Disclosures: The following people have nothing to disclose: Roberto Scirpo, Romina Fiorotto, Ambra Villani, Luca Fabris, Mario Strazzabosco Background: Various types of immunosuppressive networks exist in the microenvironment of hepatocelluar carcinoma (HCC). Recently, it has been reported
that myeloid-derived suppressor cells (MDSCs) suppress the function of NK cells and tumor-specific T cells in the tumor-bearing host. In patients with HCC, MDSCs are described as CD33+HLA-DRlowCD11b+CD14+ cells. We showed that MDSCs express surface ALK inhibitor cancer PD-L1 molecules in peripheral blood mononuclear cells (PBMCs) from patients with HCC. The aim of this study is to determine PD-L1+ MDSCs are likely to become a
new biomarker in hepatocellular carcinoma patients. Material and method: Patients: Permission for the study was obtained from the Ethics Committee at our University. (i) We collected blood samples from 30 healthy donors and 120 patients with various stages of HCC who were hospitalized Ulixertinib mouse in our institute and subjected them to multicolor flow cytometric analysis (FACS) for PD-L1+ MDSCs percentages. (ii) We used a transwell coculture system with PBMCs and several different liver cancer cell lines such as HepG2, Huh7, Hep3B, Li7, PLC. After 72 hours coincubation, multicolor FACS analysis was performed. RNA from these cell lines was extracted, and PCR amplification was done using primers for human CSF-1, CSF-2, CSF-3, IL-1β, IL-6, CCL2, VEGFA, S100A8 and S100A9. Results: (i) PBMCs from HCC patients contained significantly higher percentages of PD-L1+ MDSCs in comparison to those from healthy subjects (p < 0.001).
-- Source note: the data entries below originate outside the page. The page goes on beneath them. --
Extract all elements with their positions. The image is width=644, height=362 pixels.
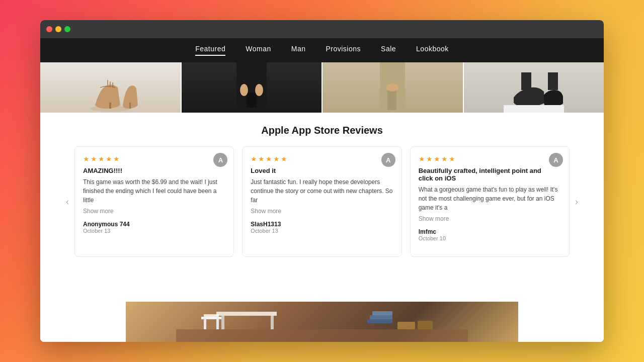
svg-rect-8 [521, 72, 531, 90]
navigation: Featured Woman Man Provisions Sale Lookb… [40, 38, 604, 62]
star: ★ [426, 155, 433, 163]
show-more-3[interactable]: Show more [419, 215, 561, 222]
svg-rect-23 [418, 321, 433, 329]
review-date-2: October 13 [251, 228, 393, 234]
reviewer-name-3: lmfmc [419, 228, 561, 235]
prev-arrow[interactable]: ‹ [60, 195, 74, 209]
nav-item-sale[interactable]: Sale [381, 45, 396, 56]
app-store-badge-3: A [549, 153, 563, 167]
star: ★ [273, 155, 280, 163]
review-title-2: Loved it [251, 167, 393, 174]
svg-point-4 [240, 84, 248, 96]
review-title-3: Beautifully crafted, intelligent point a… [419, 167, 561, 182]
svg-rect-20 [370, 315, 392, 319]
reviews-section: Apple App Store Reviews ‹ A ★ ★ ★ ★ ★ [40, 113, 604, 302]
svg-rect-13 [221, 316, 224, 329]
star: ★ [258, 155, 265, 163]
svg-rect-10 [504, 105, 564, 113]
review-date-3: October 10 [419, 235, 561, 241]
star: ★ [83, 155, 90, 163]
svg-rect-9 [548, 72, 558, 90]
svg-rect-17 [216, 319, 219, 329]
hero-img-2 [182, 62, 323, 113]
review-card-1: A ★ ★ ★ ★ ★ AMAZING!!!! This game was wo… [74, 146, 234, 257]
nav-item-man[interactable]: Man [291, 45, 306, 56]
review-card-2: A ★ ★ ★ ★ ★ Loved it Just fantastic fun.… [242, 146, 401, 257]
svg-rect-21 [372, 311, 392, 315]
bottom-strip [126, 302, 518, 342]
review-body-3: What a gorgeous game that's fun to play … [419, 185, 561, 212]
star: ★ [91, 155, 97, 163]
app-store-badge-2: A [381, 153, 395, 167]
stars-1: ★ ★ ★ ★ ★ [83, 155, 225, 163]
review-card-3: A ★ ★ ★ ★ ★ Beautifully crafted, intelli… [410, 146, 570, 257]
star: ★ [434, 155, 440, 163]
dot-green[interactable] [64, 26, 70, 32]
svg-rect-11 [176, 329, 468, 342]
star: ★ [281, 155, 287, 163]
reviews-carousel: ‹ A ★ ★ ★ ★ ★ AMAZING!!!! This game [60, 146, 584, 257]
svg-point-5 [255, 84, 263, 96]
reviews-cards: A ★ ★ ★ ★ ★ AMAZING!!!! This game was wo… [74, 146, 570, 257]
star: ★ [251, 155, 257, 163]
star: ★ [266, 155, 272, 163]
nav-item-woman[interactable]: Woman [246, 45, 271, 56]
hero-img-4 [464, 62, 604, 113]
hero-img-1 [40, 62, 182, 113]
reviewer-name-1: Anonymous 744 [83, 221, 225, 228]
dot-red[interactable] [46, 26, 52, 32]
svg-rect-16 [204, 319, 206, 329]
svg-rect-19 [367, 319, 392, 323]
show-more-1[interactable]: Show more [83, 208, 225, 215]
star: ★ [113, 155, 120, 163]
svg-rect-1 [109, 103, 111, 109]
review-body-1: This game was worth the $6.99 and the wa… [83, 177, 225, 205]
show-more-2[interactable]: Show more [251, 208, 393, 215]
nav-items: Featured Woman Man Provisions Sale Lookb… [195, 45, 449, 56]
next-arrow[interactable]: › [570, 195, 584, 209]
review-title-1: AMAZING!!!! [83, 167, 225, 174]
reviewer-name-2: SlasH1313 [251, 221, 393, 228]
app-store-badge-1: A [213, 153, 227, 167]
nav-item-featured[interactable]: Featured [195, 45, 225, 56]
hero-img-3 [323, 62, 464, 113]
browser-content: Featured Woman Man Provisions Sale Lookb… [40, 38, 604, 342]
star: ★ [106, 155, 112, 163]
svg-point-7 [386, 83, 398, 92]
svg-rect-22 [397, 322, 415, 329]
dot-yellow[interactable] [55, 26, 61, 32]
svg-rect-14 [271, 316, 274, 329]
svg-rect-12 [216, 312, 277, 316]
nav-item-provisions[interactable]: Provisions [326, 45, 361, 56]
svg-rect-2 [129, 103, 131, 109]
hero-strip [40, 62, 604, 113]
reviews-title: Apple App Store Reviews [60, 125, 584, 136]
star: ★ [449, 155, 455, 163]
browser-window: Featured Woman Man Provisions Sale Lookb… [40, 20, 604, 342]
review-body-2: Just fantastic fun. I really hope these … [251, 177, 393, 205]
star: ★ [441, 155, 448, 163]
bottom-strip-inner [126, 302, 518, 342]
stars-3: ★ ★ ★ ★ ★ [419, 155, 561, 163]
star: ★ [98, 155, 105, 163]
review-date-1: October 13 [83, 228, 225, 234]
svg-rect-18 [204, 314, 219, 317]
stars-2: ★ ★ ★ ★ ★ [251, 155, 393, 163]
star: ★ [419, 155, 425, 163]
browser-chrome [40, 20, 604, 38]
nav-item-lookbook[interactable]: Lookbook [416, 45, 449, 56]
PBMCs from TNM IV HCC patients had significantly higher percentages of PD-L1+ MDSCs in comparison to those of TNM I, II and III patients (p < 0.001). However, this increase was not correlated with the Child-Pugh grade, serum concentrations
of cancer biomarkers (AFP and PIVKA-II). The percentages of PD-L1+ MDSCs were reduced by treatment for HCC. (ii) After 72 hours coincubation with the liver cell lines, the percentages of PD-L1+ MDSCs MCE were significantly increased compared with control. By cocultured with Hep3B, Li7 and PLC, the percentages of PD-L1+ MDSCs were higher than in those cocultured with other cell lines (Hep-G2:p<0.05, Huh7:p<0.005, Hep3B, Li7, PLC: p<0.001). The expression of CSF-1 and VEGFA was higher in the cell lines that strongly induced PD-L1+ MDSCs. Conclusion: The differentiation of PD-L1+ MDSCs was induced by soluble factors from hepatocellular carcinoma, and peripheral blood from HCC patients had significantly higher percentages of PD-L1+ MDSCs in comparison to those of healthy subjects. The percentages of PD-L1+ MDSCs were reduced by HCC treatment, suggesting that we might use PD-L1+ MDSCs as a new biomarker and a new target of treatment in hepatocellular carcinoma.